欧州臨床腫瘍学会(ESMO)ESMO2017

177Lu-PSMA617を用いた治療によって、強い反応とQOLの有意な改善が観察された

 

スペインのマドリードで開催された欧州腫瘍学会の年次総会ESMO2017で発表された研究結果によると、標準的治療の後に進行した進行性転移性去勢抵抗性前立腺がん(mCRPC)患者の半数以上で、177Lu-PSMA617による治療を受けた後、前立腺特異抗原(PSA)レベルが50%以上低下したということである。初回照射後、多くの患者のQOL(骨の痛みの軽減を含む)が有意に改善されたことが報告された。

 

177Lu-PSMA617はmCRPCの評価段階にある放射線治療法であり、使用する放射標識小分子ルテチウム-177は、前立腺特異的膜抗原(PSMA)と高い親和性で結合するため、 mCRPCを標的とするベータ粒子線治療が可能になる。

 

メルボルン大学のピーター・マッカラムがんセンター(Peter MacCallum Cancer Centre)の Michael Hofman准教授は、この第2相前向き臨床試験を実施する研究者チームのリーダーである。試験では、標準治療後に進行したPSMA-avid mCRPCの登録患者30人に177Lu-PSMA617を6週間毎に4サイクルまで投与した。177Lu-PSMA617は病院内のradiopharmacy(放射性医薬品担当部署)で製造され、患者が受けた平均被ばく線量は7.5ギガベクレル(GBq)であった。

 

PSA(前立腺特異抗原)レベルは有意に減少

この試験の主要評価項目は、前立腺がんワーキンググループ2(PCWG2)基準に基づく前立腺特異抗原(PSA)の減少、および有害事象共通用語規準(CTCAE) v4による毒性であった。その他の評価項目は、EORTC-QLQ-C30(※)、骨の痛みについての骨痛目録(BPI)質問票、線量測定、無増悪生存期間(PFS)および全生存期間(OS)に基づき測定されたQOLであった。
(※欧州がん研究・治療機構(EORTC)が開発した核となる30項目(C30)のQOL質問票(QLQ))

 

患者は2015年10月から2016年12月の間に登録され、年齢中央値は69歳であった。全体としては、患者の87%が化学療法の治療歴があり、47%が二次治療としてのカバジタキセル化学療法後に進行していた。患者の83%がアビラテロンやエンザルタミドの治療歴があった。PSMA PET(陽電子断層撮影法)において高い取り込みを示した患者だけを試験治療の対象とした。

 

177Lu-PSMA617を用いた治療で高い奏効率

主要評価項目であるPSA値50%以上低下は、患者30人のうちの17人(57%)で達成され、際立った結果として、患者12人(40%)では深い奏効を示し、PSA値低下の割合が80%を上回った。

 

無増悪生存期間(PFS)および全生存期間(OS)のデータはまだ十分に長くなく、最終的なデータ分析で示されるであろう。

 

最も多い有害事象(AE)として、患者のうち19人(63%)でグレード1の口腔乾燥症、15人(50%)で吐き気が報告された。Lu-PSMAに起因するグレード3以上の血液毒性は5人の患者(17%)で発生した。

 

QOLは、包括的健康尺度を用いて測定されたが、Lu-PSMAの初回サイクルの直後、有意に改善されたスコアを示した。
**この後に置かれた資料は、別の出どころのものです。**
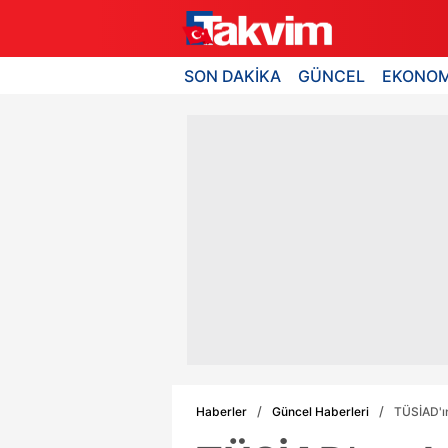
SON DAKİKA
GÜNCEL
EKONOM
Haberler
Güncel Haberleri
TÜSİAD'ın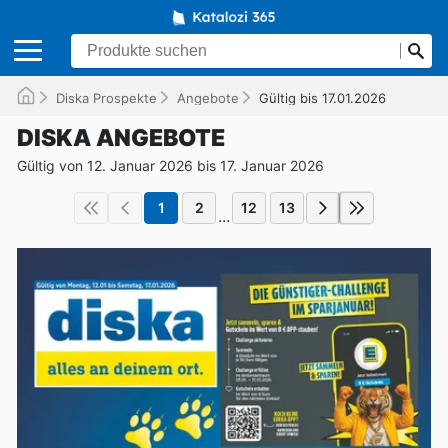
Diska Prospekte
Angebote
Gültig bis 17.01.2026
DISKA ANGEBOTE
Gültig von 12. Januar 2026 bis 17. Januar 2026
1
2
12
13
...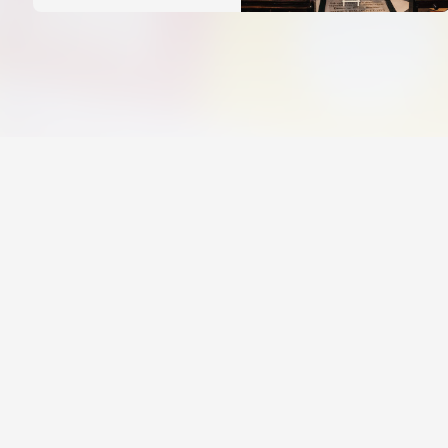
Desamparats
11人の患者(37%)は、包括的健康尺度10ポイント以上の改善を示した。骨の痛みの経験のある患者12人のうち9人(43%) は、平均重症度スコアで有意な改善(10ポイント以上)を示した。

 

結論

治験責任医師は、177Lu-PSMA617は致死性の高いmCRPCの治療法として見込みがあると述べた。彼らは177Lu-PSMA617を用いた本第2相臨床試験によって、従来の治療法が奏効しなかったmCRPC男性患者における高い奏効率、QOL改善をもたらす低い毒性、痛みの減少という証拠が提供されたと結論づけた。

 

標準治療の後に進行した進行性mCRPC患者の半数以上は、177Lu-PSMA617治療を受けた後、PSA値が50%以上低下した。初回照射後、多くの患者において骨の痛みの軽減を含むQOLの有意な改善が報告された。(785O – Hofman MS, et al.)

 

情報開示

外部からの資金援助は報告されていない。
ルテチウム-177はオーストラリア国立原子力研究開発機構(ANSTO)から提供され、PSMA617はAdvanced Biochemical Compoundsから提供された。

 

参考文献

785O – Hofman MS, et al. Lutetium-177 PSMA (LuPSMA) Theranostics Phase II trial: Efficacy, safety and QoL in patients with castrate-resistant prostate cancer treated with LuPSMA.

原文掲載日

翻訳畔柳祐子

監修中村光宏(放射線学物理学/京都大学医学部附属病院)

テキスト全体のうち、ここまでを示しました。